## Provided information
+-------+

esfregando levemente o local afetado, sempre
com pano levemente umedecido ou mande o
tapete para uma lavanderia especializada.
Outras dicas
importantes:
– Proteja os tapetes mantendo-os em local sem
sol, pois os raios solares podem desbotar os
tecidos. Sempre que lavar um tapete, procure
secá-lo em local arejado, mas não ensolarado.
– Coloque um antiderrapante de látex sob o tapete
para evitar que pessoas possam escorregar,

+-------+

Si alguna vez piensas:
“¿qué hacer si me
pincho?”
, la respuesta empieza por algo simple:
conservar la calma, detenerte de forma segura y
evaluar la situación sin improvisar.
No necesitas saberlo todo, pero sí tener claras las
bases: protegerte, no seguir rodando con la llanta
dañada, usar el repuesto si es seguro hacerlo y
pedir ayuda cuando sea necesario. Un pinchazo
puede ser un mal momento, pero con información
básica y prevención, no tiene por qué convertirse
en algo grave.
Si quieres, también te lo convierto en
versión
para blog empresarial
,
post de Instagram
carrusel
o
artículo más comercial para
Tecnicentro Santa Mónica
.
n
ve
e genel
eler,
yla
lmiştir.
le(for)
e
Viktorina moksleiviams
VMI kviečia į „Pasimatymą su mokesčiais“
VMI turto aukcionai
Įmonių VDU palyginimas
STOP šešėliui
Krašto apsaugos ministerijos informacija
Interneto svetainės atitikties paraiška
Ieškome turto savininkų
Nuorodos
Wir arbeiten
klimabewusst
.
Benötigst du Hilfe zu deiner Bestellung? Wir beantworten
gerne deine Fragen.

+-------+

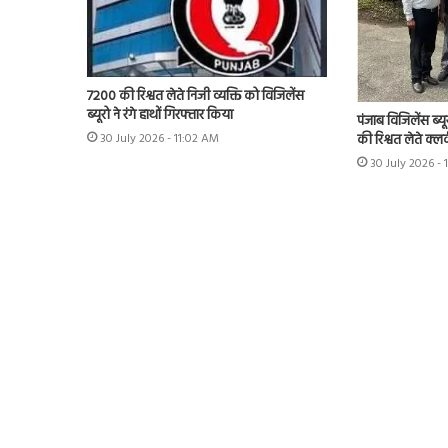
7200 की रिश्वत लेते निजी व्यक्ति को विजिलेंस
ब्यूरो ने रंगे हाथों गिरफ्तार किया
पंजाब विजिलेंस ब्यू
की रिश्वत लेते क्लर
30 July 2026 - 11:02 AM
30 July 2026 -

+-------+

## What this task involves
Pull every line containing "local" out of the data above.

## Task solution
esfregando levemente o local afetado, sempre
– Proteja os tapetes mantendo-os em local sem
secá-lo em local arejado, mas não ensolarado.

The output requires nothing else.